9. Jim - January 12, 2007

Honestly, that’s part of what trackback/pingback capability is supposed to do – tie the blogging community a little closer together. It’s just that not everyone uses or allows trackbacks or has the functionality for it.

10. caveblogem - January 12, 2007

I still haven’t figured out what that stuff is. I have asked technorati to “ping” my account, but I imagine it has broader uses. Trackbacks I don’t understand at all, I’m afraid.

11. Jim - January 13, 2007

Technically, you ping Technorati. Pinging is something your blog does when you post a new entry to led certain search engines and aggregators know you’ve updated your blog. So when you hit ‘Publish’, whatever sites you’ve got set to ping will be notified that you’ve updated, and they, in turn, will come back and look at your blog and update their information accordingly.

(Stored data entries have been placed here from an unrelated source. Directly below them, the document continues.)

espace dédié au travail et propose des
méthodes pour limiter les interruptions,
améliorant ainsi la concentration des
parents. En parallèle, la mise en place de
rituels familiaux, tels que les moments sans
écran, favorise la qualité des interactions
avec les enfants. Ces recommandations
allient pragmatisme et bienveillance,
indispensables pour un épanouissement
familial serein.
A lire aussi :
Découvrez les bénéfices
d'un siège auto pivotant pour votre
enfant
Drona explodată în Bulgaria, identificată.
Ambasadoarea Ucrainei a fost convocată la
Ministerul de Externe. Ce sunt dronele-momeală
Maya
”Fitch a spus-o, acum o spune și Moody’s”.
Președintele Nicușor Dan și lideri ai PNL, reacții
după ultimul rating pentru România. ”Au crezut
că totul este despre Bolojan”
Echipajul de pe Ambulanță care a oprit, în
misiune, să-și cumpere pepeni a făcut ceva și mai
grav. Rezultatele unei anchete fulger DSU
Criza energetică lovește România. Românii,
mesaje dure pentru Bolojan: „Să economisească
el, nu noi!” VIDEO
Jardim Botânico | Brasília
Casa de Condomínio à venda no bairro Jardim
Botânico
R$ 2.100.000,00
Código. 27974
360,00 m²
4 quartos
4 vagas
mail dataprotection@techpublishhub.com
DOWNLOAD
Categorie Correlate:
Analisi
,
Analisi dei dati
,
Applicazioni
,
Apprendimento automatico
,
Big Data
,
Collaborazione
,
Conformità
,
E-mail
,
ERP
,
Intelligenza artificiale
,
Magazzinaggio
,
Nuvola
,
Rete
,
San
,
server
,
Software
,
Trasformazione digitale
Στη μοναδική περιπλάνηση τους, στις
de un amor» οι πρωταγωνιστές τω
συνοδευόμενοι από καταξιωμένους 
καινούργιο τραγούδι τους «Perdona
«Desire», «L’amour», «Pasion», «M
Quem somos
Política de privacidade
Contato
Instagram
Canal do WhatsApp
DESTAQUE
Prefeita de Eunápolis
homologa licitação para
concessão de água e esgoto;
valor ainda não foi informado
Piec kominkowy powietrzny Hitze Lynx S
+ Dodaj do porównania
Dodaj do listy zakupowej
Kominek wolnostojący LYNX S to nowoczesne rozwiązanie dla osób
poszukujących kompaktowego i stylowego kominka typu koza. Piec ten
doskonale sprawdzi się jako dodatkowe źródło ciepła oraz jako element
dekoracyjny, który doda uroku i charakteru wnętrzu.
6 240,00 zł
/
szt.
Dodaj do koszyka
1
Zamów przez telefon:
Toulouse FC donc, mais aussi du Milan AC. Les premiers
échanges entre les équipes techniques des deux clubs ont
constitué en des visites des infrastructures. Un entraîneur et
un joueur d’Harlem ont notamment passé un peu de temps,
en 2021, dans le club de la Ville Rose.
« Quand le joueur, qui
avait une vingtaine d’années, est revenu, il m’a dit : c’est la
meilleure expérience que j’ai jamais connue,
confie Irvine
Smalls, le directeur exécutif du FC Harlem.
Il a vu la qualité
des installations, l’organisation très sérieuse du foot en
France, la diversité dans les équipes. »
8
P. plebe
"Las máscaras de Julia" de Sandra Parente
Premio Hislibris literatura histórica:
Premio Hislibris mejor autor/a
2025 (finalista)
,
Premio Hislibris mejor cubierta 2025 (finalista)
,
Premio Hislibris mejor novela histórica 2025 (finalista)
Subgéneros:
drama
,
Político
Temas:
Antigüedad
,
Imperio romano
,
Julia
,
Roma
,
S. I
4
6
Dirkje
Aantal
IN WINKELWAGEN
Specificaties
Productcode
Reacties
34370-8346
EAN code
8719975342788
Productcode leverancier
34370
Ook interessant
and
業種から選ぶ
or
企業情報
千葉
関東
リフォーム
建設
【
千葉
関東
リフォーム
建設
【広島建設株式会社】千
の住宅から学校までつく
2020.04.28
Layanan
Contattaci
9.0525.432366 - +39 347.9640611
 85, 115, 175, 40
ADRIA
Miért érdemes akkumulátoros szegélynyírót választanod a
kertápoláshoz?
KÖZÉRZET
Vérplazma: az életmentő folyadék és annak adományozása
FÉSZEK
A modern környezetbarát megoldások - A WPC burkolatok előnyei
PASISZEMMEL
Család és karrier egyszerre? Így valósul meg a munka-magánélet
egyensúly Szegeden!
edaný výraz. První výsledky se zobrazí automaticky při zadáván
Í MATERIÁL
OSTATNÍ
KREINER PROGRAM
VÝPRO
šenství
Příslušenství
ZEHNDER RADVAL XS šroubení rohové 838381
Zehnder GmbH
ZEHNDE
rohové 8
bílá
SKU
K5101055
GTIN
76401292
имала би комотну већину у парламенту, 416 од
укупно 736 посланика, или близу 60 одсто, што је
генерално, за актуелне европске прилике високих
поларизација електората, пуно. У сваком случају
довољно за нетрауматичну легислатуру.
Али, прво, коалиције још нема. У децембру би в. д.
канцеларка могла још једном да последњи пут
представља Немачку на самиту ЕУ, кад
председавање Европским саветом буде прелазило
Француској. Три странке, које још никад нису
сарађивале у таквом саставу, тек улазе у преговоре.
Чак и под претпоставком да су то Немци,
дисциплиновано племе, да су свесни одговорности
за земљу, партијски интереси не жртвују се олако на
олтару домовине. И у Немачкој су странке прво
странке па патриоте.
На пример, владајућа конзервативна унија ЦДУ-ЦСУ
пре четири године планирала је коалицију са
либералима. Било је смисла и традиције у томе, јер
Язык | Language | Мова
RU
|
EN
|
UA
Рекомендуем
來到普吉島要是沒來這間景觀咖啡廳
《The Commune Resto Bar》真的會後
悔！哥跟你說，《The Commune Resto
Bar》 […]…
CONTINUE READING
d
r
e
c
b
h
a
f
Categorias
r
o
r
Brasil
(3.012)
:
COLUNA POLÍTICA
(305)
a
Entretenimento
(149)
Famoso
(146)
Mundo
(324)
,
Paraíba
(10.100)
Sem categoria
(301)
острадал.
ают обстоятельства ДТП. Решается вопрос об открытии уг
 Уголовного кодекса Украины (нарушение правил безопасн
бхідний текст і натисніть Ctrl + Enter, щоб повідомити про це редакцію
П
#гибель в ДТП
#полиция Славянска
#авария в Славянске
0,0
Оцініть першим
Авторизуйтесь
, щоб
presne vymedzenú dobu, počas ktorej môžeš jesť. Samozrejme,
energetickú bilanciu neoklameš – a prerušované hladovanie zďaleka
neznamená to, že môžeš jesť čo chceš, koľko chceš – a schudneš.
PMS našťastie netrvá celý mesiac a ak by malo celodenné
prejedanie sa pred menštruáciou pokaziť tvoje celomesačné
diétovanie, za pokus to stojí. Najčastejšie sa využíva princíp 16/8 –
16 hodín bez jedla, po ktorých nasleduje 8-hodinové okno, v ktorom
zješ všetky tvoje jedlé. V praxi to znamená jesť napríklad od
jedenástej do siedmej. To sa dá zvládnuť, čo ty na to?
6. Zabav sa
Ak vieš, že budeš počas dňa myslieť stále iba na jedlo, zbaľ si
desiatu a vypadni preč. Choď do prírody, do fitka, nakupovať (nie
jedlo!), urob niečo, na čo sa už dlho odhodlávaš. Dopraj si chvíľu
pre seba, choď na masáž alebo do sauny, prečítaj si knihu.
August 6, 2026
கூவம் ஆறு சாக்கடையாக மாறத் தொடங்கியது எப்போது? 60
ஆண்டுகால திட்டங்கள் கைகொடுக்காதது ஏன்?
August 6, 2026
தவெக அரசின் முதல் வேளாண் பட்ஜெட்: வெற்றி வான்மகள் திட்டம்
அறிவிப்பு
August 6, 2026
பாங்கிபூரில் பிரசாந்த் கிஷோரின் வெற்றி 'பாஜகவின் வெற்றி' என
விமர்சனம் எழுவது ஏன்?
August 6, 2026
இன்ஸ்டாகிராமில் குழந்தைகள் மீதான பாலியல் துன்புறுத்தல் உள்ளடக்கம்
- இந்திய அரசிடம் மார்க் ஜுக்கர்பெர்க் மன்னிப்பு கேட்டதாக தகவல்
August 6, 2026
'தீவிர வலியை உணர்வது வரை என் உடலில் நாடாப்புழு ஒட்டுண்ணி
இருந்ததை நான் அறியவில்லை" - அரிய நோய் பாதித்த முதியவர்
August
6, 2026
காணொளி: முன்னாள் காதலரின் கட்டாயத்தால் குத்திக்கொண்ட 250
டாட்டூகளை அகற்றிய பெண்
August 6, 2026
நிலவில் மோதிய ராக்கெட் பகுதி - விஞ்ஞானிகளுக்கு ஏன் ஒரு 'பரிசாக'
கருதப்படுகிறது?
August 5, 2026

Most people don’t understand trackbacks and thus don’t use them. Basically, a trackback is when you write an entry on your blog that links to an entry on another blog. A trackback is basically an automatic comment that your blog leaves on the other blog (the one you linked to) notifying the owner of that blog that you wrote something that was relevant to one of their entries. WordPress has the option to do trackbacks automatically (if you enable it) – it will look for a trackback link on the site you linked to, and if it finds one, it will leave a comment there with a excerpt from your entry and a link back to your site. If you Google ‘trackback’, I’m sure you’ll find more information on the subject. I actually trackback my own entries all the time because frequently one entry will lead to another, so it’s kind of like leaving a little breadcrumb trail between entries. I love ’em; I just wish more blog engines used them.